Wow. I do love Christmas. I just wish it could last a few more days or something. All that preparation for one frenzied day. People are expecting Mr. Ashley to work (Mr. Ashley is ALWAYS working) and I want him to just be able to chill with us. There are probably also a few people who are thinking they'll be getting their photos any day now, but they are wrong. I don't think anything should be expected of anyone until after New Year's.
Anyways, Christmas here was awesome, as usual. It was the over the top insanity and all day playing that I love. Santa was really good to us this year. I'm not really that surprised since I've been extra good and all, but Mr. Ashley was a little surprised and will probably continue to be surprised in the coming months as the statements roll in. Oh well, what's done is done. Luckily, he's got a short memory. He'll be over it by February.
Big Kid was quite concerned that it wasn't snowing by the time we got home on Christmas Eve. We had already been over the fact that it absolutely, positively, in no way, shape or form was going to snow where we live this winter, or any winter.

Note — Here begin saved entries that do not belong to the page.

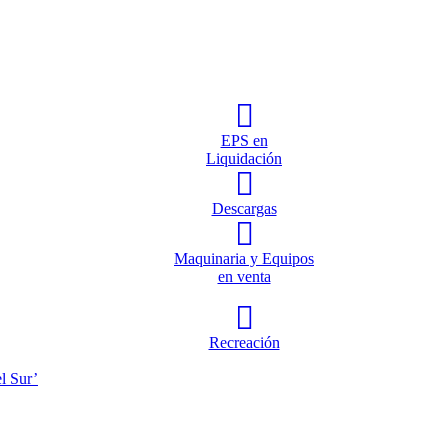
EPS en
Liquidación
Descargas
Maquinaria y Equipos
en venta
Recreación
l Sur’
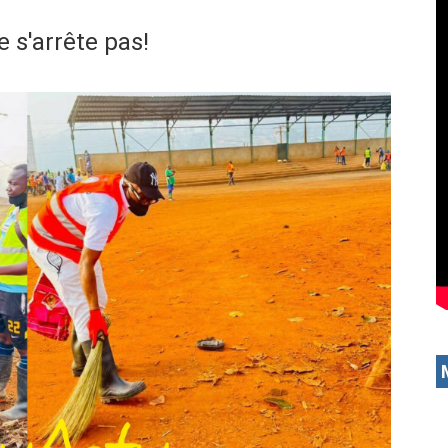
e s'arrête pas!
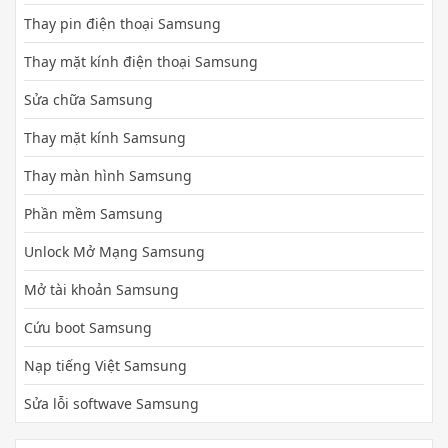
Thay pin điện thoại Samsung
Thay mặt kính điện thoại Samsung
Sửa chữa Samsung
Thay mặt kính Samsung
Thay màn hình Samsung
Phần mềm Samsung
Unlock Mở Mạng Samsung
Mở tài khoản Samsung
Cứu boot Samsung
Nạp tiếng Việt Samsung
Sửa lỗi softwave Samsung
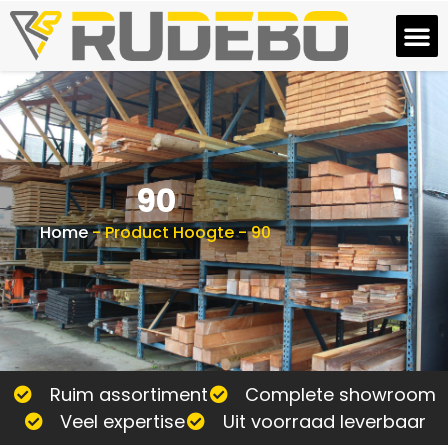
90
Home
-
Product Hoogte
-
90
Ruim assortiment
Complete showroom
Veel expertise
Uit voorraad leverbaar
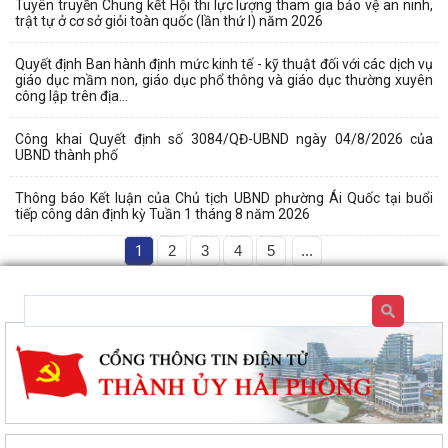
Tuyên truyền Chung kết Hội thi lực lượng tham gia bảo vệ an ninh,
trật tự ở cơ sở giỏi toàn quốc (lần thứ I) năm 2026
Quyết định Ban hành định mức kinh tế - kỹ thuật đối với các dịch vụ
giáo dục mầm non, giáo dục phổ thông và giáo dục thường xuyên
công lập trên địa...
Công khai Quyết định số 3084/QĐ-UBND ngày 04/8/2026 của
UBND thành phố
Thông báo Kết luận của Chủ tịch UBND phường Ái Quốc tại buổi
tiếp công dân định kỳ Tuần 1 tháng 8 năm 2026
1
2
3
4
5
...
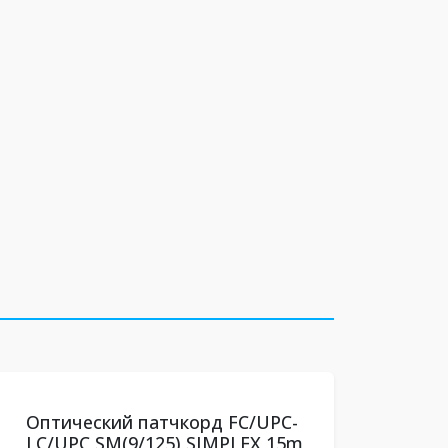
Оптический патчкорд FC/UPC-
LC/UPC SM(9/125) SIMPLEX 15m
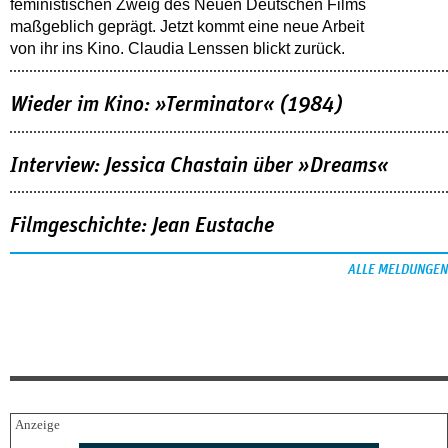
feministischen Zweig des Neuen Deutschen Films
maßgeblich geprägt. Jetzt kommt eine neue Arbeit
von ihr ins Kino. Claudia Lenssen blickt zurück.
Wieder im Kino: »Terminator« (1984)
Interview: Jessica Chastain über »Dreams«
Filmgeschichte: Jean Eustache
ALLE MELDUNGEN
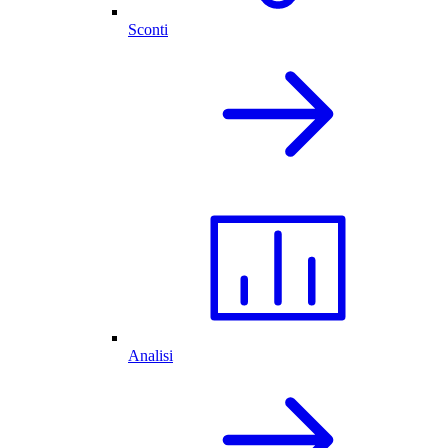
Sconti
Analisi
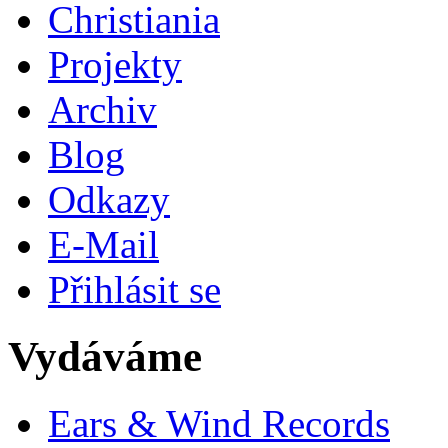
Christiania
Projekty
Archiv
Blog
Odkazy
E-Mail
Přihlásit se
Vydáváme
Ears & Wind Records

I thought the matter was taken care of one day weeks ago when we had the following conversation:
Big Kid: In Deecember you catch snowfwakes and have snowball fights and go
ice skatin' on wakes.
Ashley: Oh, not here you don’t. Sorry, but we live in Florida. It doesn’t snow here. It snows most other places, but not here. Mommy is a grown up and I have never played in snow or ice skated on a lake.
Big Kid: Weally? Why?
Ashley: Because we live so close to the equator. It doesn't snow in the South.
Big Kid: But it snows in winter time and now it is winter time.
Ashley: No, not in Florida.
Big Kid: Den maybe it's not winter yet. Maybe it is still Fall.
Ashley: No, it's winter. Remember how there was really no difference between summer and fall? Like, we didn't have changing leaves or acorns or any of that? One day it was just fall? Same thing with winter. One day it's just winter.
Big Kid: Oh (sadly)
Ashley: Yeah, it’s kind of a bummer but at least it is always warm here so we can go to the beach or out on the boat or in the pool and we can wear bathing suits whenever we want. Sometimes it's so cold up North that they can't even go outside!
Big Kid: Hmmm. Then maybe we will just go out to Ice Cream Island and catch sand flakes and throw sand balls and build sand men and ski on the water!
Ashley: YES! I LOVE that idea. Except for the part about throwing sand. See? It's fun to live in Florida.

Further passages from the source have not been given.